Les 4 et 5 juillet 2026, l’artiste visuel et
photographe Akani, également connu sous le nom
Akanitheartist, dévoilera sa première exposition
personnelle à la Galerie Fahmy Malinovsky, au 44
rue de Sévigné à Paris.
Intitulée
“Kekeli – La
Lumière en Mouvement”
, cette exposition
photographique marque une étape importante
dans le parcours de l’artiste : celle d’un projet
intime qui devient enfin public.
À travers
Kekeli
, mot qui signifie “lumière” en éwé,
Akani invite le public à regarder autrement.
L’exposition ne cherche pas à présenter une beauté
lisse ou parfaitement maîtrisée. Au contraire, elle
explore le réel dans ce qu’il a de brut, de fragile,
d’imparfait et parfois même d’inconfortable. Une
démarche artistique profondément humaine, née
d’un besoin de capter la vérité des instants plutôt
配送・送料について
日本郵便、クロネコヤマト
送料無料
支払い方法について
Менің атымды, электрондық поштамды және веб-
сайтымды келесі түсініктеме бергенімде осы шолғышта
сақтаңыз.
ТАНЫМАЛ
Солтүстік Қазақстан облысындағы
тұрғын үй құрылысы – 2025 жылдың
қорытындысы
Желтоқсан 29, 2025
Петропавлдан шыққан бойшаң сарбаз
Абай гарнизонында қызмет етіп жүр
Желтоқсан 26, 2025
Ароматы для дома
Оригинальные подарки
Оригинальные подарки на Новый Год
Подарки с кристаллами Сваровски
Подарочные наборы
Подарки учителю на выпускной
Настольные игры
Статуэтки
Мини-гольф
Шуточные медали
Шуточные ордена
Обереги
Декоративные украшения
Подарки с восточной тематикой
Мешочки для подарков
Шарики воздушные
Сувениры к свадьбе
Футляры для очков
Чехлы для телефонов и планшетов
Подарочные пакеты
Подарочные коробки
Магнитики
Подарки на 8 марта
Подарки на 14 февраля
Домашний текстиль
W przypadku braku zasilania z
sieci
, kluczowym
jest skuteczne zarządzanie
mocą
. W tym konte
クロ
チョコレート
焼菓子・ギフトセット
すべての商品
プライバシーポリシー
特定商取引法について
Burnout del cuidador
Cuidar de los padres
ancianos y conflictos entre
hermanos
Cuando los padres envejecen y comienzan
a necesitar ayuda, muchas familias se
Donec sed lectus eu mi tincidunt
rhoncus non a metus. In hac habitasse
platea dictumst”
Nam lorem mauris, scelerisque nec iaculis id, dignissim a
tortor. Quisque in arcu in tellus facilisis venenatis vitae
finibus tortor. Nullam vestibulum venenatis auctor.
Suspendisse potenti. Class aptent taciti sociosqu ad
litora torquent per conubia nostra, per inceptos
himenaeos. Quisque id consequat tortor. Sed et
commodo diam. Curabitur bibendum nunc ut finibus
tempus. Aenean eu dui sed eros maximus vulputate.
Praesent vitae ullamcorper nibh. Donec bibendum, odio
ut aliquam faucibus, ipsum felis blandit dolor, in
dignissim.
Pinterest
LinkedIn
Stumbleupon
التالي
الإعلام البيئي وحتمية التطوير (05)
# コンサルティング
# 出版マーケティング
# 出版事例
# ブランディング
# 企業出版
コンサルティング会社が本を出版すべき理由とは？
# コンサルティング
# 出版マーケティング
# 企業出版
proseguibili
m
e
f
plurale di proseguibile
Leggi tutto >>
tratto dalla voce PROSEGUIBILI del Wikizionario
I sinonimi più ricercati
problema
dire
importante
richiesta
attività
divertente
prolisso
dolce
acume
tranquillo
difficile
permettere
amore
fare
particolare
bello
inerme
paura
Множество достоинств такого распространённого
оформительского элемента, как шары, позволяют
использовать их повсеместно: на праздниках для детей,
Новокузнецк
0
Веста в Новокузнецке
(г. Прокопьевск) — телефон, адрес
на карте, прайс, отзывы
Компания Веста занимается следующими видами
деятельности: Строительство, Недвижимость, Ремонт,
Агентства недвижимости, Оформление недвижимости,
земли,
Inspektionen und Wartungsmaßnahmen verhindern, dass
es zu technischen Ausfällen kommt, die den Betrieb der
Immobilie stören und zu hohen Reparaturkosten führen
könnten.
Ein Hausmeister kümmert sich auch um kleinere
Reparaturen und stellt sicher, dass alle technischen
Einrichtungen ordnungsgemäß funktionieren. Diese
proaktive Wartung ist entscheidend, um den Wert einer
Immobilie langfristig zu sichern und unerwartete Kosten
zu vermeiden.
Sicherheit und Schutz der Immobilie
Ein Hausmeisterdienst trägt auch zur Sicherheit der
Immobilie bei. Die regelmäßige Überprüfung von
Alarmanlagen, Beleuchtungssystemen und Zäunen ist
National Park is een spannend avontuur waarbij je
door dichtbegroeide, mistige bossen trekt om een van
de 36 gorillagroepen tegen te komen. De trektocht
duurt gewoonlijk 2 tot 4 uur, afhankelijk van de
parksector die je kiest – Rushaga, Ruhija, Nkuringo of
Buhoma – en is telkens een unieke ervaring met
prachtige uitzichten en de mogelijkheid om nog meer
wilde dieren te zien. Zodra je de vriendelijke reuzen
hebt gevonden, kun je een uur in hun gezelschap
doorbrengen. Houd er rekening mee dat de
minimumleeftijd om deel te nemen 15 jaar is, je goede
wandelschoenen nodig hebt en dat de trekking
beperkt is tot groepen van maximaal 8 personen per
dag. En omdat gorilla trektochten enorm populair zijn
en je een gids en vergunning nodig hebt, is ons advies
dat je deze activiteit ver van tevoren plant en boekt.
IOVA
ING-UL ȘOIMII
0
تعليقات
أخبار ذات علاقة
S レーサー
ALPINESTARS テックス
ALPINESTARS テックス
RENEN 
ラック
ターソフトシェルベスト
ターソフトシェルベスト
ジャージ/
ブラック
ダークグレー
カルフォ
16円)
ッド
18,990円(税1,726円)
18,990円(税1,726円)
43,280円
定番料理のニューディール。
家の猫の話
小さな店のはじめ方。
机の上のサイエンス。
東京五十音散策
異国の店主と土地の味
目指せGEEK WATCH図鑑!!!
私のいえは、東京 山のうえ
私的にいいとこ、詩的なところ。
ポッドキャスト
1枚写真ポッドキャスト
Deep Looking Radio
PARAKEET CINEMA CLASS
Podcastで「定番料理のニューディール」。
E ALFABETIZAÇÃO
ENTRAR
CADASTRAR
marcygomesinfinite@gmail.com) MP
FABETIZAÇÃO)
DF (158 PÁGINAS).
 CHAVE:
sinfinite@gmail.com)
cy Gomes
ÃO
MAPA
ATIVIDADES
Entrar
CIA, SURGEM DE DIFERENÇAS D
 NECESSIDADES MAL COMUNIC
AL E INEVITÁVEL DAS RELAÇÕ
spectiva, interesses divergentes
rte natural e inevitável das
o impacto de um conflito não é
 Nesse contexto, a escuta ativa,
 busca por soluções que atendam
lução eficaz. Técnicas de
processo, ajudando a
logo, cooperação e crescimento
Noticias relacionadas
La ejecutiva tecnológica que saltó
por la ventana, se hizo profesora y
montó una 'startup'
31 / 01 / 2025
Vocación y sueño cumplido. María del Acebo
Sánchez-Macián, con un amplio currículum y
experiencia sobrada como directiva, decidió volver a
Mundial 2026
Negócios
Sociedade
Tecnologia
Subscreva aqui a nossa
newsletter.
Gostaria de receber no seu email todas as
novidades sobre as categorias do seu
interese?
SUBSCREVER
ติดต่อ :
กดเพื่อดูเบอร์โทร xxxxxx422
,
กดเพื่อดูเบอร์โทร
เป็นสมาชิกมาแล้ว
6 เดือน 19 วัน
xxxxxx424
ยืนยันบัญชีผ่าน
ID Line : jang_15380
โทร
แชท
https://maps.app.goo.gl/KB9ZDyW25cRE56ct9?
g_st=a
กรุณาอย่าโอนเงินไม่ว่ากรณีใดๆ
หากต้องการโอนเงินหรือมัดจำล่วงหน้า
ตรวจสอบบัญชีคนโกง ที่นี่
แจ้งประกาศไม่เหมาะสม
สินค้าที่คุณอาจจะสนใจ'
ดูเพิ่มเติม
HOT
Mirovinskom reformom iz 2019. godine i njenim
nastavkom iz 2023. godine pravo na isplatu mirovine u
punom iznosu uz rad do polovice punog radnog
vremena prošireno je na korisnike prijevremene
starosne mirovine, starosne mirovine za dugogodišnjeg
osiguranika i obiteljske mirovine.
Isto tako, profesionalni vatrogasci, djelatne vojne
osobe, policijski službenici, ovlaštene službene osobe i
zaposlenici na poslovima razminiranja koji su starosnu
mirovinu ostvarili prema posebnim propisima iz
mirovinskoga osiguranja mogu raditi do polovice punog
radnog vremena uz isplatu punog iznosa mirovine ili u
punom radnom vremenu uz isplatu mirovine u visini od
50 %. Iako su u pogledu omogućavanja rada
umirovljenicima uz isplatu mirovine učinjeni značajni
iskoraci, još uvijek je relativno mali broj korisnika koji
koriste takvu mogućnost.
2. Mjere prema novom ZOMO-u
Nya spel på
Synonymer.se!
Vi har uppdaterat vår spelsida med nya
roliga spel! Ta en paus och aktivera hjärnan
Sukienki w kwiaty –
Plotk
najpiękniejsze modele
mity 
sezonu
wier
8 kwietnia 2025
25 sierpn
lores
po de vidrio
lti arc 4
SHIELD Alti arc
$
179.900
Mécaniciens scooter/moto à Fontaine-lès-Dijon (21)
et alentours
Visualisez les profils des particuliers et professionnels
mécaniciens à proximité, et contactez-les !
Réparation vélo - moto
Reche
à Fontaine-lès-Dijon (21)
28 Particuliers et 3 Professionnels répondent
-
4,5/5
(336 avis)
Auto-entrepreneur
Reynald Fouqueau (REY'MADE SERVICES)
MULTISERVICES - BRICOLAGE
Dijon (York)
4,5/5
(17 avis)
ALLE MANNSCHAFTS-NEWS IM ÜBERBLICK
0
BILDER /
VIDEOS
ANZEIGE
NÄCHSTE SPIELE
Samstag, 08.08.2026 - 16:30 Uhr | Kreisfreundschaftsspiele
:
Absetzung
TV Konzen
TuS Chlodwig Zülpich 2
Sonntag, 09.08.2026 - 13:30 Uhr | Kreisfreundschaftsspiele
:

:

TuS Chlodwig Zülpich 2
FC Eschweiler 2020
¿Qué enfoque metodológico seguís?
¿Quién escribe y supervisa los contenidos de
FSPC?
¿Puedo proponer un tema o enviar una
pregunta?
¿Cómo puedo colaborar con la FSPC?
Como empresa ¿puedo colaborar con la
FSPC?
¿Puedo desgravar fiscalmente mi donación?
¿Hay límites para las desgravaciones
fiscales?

> [Activity] Of the lines above, output exactly those from the line bearing "lução eficaz. Técnicas de" through the line bearing "punom iznosu uz rad do polovice punog radnog", inclusive.

> [Reply]
lução eficaz. Técnicas de
processo, ajudando a
logo, cooperação e crescimento
Noticias relacionadas
La ejecutiva tecnológica que saltó
por la ventana, se hizo profesora y
montó una 'startup'
31 / 01 / 2025
Vocación y sueño cumplido. María del Acebo
Sánchez-Macián, con un amplio currículum y
experiencia sobrada como directiva, decidió volver a
Mundial 2026
Negócios
Sociedade
Tecnologia
Subscreva aqui a nossa
newsletter.
Gostaria de receber no seu email todas as
novidades sobre as categorias do seu
interese?
SUBSCREVER
ติดต่อ :
กดเพื่อดูเบอร์โทร xxxxxx422
,
กดเพื่อดูเบอร์โทร
เป็นสมาชิกมาแล้ว
6 เดือน 19 วัน
xxxxxx424
ยืนยันบัญชีผ่าน
ID Line : jang_15380
โทร
แชท
https://maps.app.goo.gl/KB9ZDyW25cRE56ct9?
g_st=a
กรุณาอย่าโอนเงินไม่ว่ากรณีใดๆ
หากต้องการโอนเงินหรือมัดจำล่วงหน้า
ตรวจสอบบัญชีคนโกง ที่นี่
แจ้งประกาศไม่เหมาะสม
สินค้าที่คุณอาจจะสนใจ'
ดูเพิ่มเติม
HOT
Mirovinskom reformom iz 2019. godine i njenim
nastavkom iz 2023. godine pravo na isplatu mirovine u
punom iznosu uz rad do polovice punog radnog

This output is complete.